And he lurched toward the bathroom, hoping he could keep himself from retching until he got to the toilet.
THE RADIO ASTRONOMER
AT LEAST THE military was operating efficiently, Brian Martinson thought as he winged at supersonic speed high above the Atlantic. An Air Force sedan had been waiting for him in front of the NSF headquarters; its sergeant driver whisked him quickly through the downtown Washington traffic and out to Andrews Air Force Base, where a sleek swept-wing, twin-jet VIP plane was waiting to fly him to Puerto Rico.
Looking idly through the small window at his side, his mind filled with conflicting ideas about the aliens and The Question, Martinson realized that he could actually see the Gulf Stream slicing through the colder Atlantic waters, a bright blue ribbon of warmth and life against the steely gray of the ocean.
Looking out to the flat horizon he could make out the ghost of a quarter Moon hanging in the bright sky. Somewhere beyond the Moon, far, far beyond it, the aliens in their spacecraft were already on their way out of the solar system.
What do they want of us? Martinson wondered. Why did they bother to make contact with us at all, if all they’re willing to do is answer one damned question? Maybe they’re not such good guys. Maybe this is all a weird plot to get us to tear ourselves apart. One question. Half the world is arguing with the other half over what The Question should be. With only a few hours left, they still haven’t been able to decide.
Sure, he thought to himself, it could all be a setup. They tell us we can ask one question, knowing that we might end up fighting a goddamned war over what The Question should be. What better way to divide us and then walk in and take over the remains?
No, a saner voice in his mind answered. That’s paranoid stupidity. Their spacecraft is already zooming out of the solar system, heading high above the ecliptic. They won’t get within a couple of light hours of Earth, for God’s sake. They’re not coming to invade us. By this time tomorrow they’ll be on their way to Epsilon Eridani, near as I can figure their trajectory.
But what better way to divide us? he repeated silently.

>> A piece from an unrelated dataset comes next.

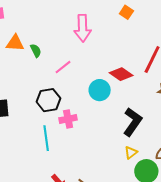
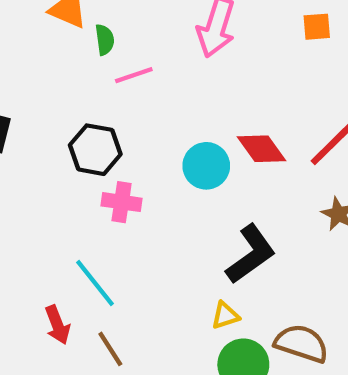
orange square: (126, 12) -> (317, 27), turned 32
pink line: (63, 67) -> (134, 75), moved
cyan line: (46, 138) -> (95, 283), moved, turned -50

They couldn’t have figured out a more diabolical method of driving us all nuts if they tried.
THE TEENAGERS
“I THINK IT’S way cool,” said Andy Hitchcock, as he lounged in the shade of the last oak tree left in Oak Park Acres.
“You mean the aliens?” asked Bob Wolfe, his inseparable buddy.

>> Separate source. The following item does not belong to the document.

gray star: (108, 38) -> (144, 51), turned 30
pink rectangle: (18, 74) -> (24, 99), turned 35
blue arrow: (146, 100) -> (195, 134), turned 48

“Yeah, sure. Aliens from outer space. Imagine the stuff they must have. Coolisimo, Bobby boy.”
“I guess.”
The two teenagers had been riding their bikes through the quiet winding streets of Oak Park Acres most of the morning. They should have been in school, but the thought of another dreary day of classes while there were aliens up in the sky and the TV was full of people arguing about what The Question ought to be—it was too much to expect a guy to sit still in school while all this was going on.
Andy fished his cell phone from his jeans and thumbed the FM radio app. Didn’t matter which station, they were all broadcasting nothing but news about The Question. Even the hardest rock stations were filled with talk instead of music. Not even bong-bong was going out on the air this morning.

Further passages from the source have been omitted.